Warning, this review contains mild spoilers for the early parts of this book.
Do you ever start reading a book and get the feeling that the author showed their hand too early? I was feeling that way when I started Kameron Hurley’s The Light Brigade. I had just gotten to the end of chapter two when I put the book down and thought. “Right, I think I know where we’re heading here. Hurley’s pulling a Paul Verhoeven on me. This book is going to be a complete and utter evisceration of Robert Heinlein’s Starship Troopers, and I’ll be damned if these so-called aliens are not aliens at all, and these evil mega-corps are playing everyone for stooges.”
I even took a photo for posterity (See that? Page 16! I’ve barely touched the book!):
The thing is, I wasn’t wrong. The Light Brigade is a strong counter to the politics and feel of Heinlein’s 1959 novel. But I was so very wrong in how it ended up playing out.
The amusing thing is, Hurley is not at all shy about what she is doing. But unlike Verhoeven’s movie adaption, The Light Brigade is not satire. Like Starship Troopers, people’s citizenship status in The Light Brigade is tied to their service in the military. Heinlein spent plenty of time in his book explaining why he thought this would be a good thing, but he didn’t really explain how he ended up with a society where people – willingly, by my own reading – signed away their rights like that.
Hurley gives us a different scenario that results in the same endpoint – a corporate dystopia. By the time of the events of the book, everyone is reduced to working for one of six global conglomerates, and only by serving in one of their armies can one be recognised as a citizen. But its a precarious situation – everyone is one hostile corporate takeover from being belted back to a resident, with their rights rescinded. Heavy-handed? No doubt, but perhaps like counters like.

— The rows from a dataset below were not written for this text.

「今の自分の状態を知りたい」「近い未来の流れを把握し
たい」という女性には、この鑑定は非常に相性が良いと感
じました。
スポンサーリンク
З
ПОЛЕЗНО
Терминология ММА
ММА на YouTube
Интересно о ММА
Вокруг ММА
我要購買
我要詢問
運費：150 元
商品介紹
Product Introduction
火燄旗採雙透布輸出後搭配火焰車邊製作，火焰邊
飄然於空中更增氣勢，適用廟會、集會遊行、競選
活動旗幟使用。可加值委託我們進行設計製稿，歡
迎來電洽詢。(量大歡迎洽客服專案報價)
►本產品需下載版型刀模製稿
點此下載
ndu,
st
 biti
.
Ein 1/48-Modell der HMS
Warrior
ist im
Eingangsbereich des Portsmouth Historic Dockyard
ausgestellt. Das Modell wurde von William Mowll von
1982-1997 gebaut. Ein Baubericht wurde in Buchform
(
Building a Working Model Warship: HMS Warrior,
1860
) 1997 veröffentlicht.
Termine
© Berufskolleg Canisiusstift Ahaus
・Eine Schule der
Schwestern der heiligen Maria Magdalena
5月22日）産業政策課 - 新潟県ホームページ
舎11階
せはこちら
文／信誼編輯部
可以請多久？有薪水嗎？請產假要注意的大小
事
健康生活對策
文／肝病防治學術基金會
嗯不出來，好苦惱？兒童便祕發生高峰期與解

And like Johnny Rico before them, most of the book’s characters are heavily indoctrinated as recruits. Many of them live a marginal existence where their rights have been stripped away and their family destroyed by the conglomerates that govern them, but most of their thoughts of resistance are pushed away by the threat of ‘aliens’ and a good dose of corporate propaganda, One young recruit even parrots out a line about there being no such thing as a free lunch, and I had to have a little bit of a laugh. It seems like Hurley’s pissing on old Bob H from more than one front.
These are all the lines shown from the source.